:: INPUT DATA

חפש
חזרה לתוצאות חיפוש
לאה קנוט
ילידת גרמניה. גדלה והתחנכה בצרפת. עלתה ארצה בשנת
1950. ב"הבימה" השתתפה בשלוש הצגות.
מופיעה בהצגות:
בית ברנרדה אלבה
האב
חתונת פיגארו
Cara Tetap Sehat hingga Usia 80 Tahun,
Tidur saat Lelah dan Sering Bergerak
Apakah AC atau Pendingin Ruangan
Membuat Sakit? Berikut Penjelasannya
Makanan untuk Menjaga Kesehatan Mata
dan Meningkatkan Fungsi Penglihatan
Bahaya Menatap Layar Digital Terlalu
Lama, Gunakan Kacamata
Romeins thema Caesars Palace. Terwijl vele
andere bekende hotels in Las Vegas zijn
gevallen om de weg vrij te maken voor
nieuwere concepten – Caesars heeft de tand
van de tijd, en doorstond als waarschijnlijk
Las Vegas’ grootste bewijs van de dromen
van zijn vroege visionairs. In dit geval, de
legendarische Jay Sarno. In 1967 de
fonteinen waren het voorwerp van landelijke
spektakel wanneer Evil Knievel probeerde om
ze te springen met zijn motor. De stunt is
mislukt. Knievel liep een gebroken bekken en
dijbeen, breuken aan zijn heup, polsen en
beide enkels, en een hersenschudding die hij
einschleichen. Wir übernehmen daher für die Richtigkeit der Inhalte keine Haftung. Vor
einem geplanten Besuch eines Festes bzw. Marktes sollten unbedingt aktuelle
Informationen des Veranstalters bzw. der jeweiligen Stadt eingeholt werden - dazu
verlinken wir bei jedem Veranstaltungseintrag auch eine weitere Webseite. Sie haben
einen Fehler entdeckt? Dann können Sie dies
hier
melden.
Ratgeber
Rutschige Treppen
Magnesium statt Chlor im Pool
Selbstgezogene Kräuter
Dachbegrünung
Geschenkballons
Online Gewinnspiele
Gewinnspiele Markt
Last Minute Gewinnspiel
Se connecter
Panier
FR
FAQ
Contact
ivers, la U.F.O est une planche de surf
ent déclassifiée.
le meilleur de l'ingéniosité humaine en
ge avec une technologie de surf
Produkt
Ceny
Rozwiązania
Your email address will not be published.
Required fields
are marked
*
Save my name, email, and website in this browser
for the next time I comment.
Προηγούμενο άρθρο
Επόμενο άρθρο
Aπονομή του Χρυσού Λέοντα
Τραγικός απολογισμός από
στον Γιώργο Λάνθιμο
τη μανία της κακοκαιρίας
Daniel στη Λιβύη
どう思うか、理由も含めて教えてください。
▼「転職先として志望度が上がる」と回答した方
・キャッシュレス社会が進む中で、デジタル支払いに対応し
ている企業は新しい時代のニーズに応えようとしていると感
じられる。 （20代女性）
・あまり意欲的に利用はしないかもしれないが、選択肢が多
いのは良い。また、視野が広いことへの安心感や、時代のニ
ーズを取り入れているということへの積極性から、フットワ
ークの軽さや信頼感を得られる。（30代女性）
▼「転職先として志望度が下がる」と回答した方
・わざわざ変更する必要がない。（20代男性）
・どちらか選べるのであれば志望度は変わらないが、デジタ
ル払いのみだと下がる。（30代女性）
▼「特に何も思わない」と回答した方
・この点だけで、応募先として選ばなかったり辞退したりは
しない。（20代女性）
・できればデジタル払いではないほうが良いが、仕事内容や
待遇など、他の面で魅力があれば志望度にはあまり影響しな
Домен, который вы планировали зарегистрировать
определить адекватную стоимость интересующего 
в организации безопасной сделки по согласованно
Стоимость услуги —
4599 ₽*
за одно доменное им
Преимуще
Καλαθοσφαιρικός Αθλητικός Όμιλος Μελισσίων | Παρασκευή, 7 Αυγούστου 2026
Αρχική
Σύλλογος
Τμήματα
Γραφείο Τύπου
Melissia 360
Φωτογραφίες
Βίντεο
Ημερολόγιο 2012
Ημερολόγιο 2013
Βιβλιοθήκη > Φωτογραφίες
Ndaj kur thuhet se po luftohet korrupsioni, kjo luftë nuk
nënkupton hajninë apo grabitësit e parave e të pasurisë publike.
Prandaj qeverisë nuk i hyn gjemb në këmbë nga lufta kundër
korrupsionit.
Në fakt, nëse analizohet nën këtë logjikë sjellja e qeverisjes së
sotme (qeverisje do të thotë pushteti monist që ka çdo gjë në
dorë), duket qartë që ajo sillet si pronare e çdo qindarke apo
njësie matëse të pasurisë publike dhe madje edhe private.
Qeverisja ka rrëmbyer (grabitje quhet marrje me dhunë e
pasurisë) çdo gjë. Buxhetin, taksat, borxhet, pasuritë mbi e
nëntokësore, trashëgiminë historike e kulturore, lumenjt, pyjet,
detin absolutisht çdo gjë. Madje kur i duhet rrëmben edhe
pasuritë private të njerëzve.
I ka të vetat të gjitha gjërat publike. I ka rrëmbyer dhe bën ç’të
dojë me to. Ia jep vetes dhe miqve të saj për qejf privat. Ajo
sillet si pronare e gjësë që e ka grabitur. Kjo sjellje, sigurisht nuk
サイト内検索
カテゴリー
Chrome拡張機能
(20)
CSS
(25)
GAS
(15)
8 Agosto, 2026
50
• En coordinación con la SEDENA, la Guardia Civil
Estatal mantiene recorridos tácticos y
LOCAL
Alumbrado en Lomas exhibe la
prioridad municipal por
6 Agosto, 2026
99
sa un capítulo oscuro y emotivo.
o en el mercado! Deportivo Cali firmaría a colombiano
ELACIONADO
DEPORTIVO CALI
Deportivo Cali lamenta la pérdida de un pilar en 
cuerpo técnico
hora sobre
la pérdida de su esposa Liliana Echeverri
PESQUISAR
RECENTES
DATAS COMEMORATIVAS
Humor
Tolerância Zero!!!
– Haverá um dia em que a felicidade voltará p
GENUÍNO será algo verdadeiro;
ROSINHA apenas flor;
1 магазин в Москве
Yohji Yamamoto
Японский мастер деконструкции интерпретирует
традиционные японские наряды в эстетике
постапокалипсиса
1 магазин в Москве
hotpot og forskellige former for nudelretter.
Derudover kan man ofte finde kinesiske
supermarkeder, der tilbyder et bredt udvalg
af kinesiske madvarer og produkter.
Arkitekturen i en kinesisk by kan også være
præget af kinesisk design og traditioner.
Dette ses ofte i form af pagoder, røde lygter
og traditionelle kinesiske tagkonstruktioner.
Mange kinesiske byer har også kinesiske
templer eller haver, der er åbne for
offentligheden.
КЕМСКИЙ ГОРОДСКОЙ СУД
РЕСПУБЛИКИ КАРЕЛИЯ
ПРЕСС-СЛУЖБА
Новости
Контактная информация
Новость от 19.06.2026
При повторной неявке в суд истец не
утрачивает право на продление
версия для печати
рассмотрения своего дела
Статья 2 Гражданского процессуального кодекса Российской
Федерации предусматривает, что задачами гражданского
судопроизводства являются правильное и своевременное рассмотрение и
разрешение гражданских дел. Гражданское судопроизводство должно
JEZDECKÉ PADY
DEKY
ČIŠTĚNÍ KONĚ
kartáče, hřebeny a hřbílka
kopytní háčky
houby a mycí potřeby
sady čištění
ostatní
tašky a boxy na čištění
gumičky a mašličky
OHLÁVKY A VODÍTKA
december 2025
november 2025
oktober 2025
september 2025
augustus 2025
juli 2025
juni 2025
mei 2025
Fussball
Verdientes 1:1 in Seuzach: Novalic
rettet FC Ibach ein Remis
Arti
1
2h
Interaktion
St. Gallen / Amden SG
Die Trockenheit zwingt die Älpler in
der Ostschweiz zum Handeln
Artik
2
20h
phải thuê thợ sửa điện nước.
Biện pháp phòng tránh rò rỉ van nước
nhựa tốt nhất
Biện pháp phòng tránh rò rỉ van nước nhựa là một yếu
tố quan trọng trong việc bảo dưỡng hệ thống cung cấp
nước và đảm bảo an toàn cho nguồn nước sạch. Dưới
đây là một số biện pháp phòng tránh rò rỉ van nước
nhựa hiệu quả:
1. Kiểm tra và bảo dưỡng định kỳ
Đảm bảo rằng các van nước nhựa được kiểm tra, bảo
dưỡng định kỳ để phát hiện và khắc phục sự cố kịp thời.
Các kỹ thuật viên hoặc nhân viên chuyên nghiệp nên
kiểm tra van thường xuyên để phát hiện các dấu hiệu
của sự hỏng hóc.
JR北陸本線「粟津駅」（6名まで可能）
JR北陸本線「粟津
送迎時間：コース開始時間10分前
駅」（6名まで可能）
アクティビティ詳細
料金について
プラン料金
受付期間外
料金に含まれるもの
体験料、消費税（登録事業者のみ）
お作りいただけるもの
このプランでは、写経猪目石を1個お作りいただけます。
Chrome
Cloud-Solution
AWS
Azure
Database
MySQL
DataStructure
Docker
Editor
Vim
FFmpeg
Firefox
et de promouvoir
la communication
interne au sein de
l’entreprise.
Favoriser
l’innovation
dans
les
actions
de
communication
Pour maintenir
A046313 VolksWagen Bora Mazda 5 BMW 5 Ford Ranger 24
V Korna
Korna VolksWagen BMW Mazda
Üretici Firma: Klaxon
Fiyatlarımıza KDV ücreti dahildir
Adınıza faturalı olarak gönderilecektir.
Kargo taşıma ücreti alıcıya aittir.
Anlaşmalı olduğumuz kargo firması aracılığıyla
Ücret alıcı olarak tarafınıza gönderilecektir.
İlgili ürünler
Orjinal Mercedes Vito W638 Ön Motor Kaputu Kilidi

::::

**YOUR ASSIGNMENT:** What lines of the material above contain "と回答した方"? Return each of them.

**RESPONSE TO THE TASK:**
▼「転職先として志望度が上がる」と回答した方
▼「転職先として志望度が下がる」と回答した方
▼「特に何も思わない」と回答した方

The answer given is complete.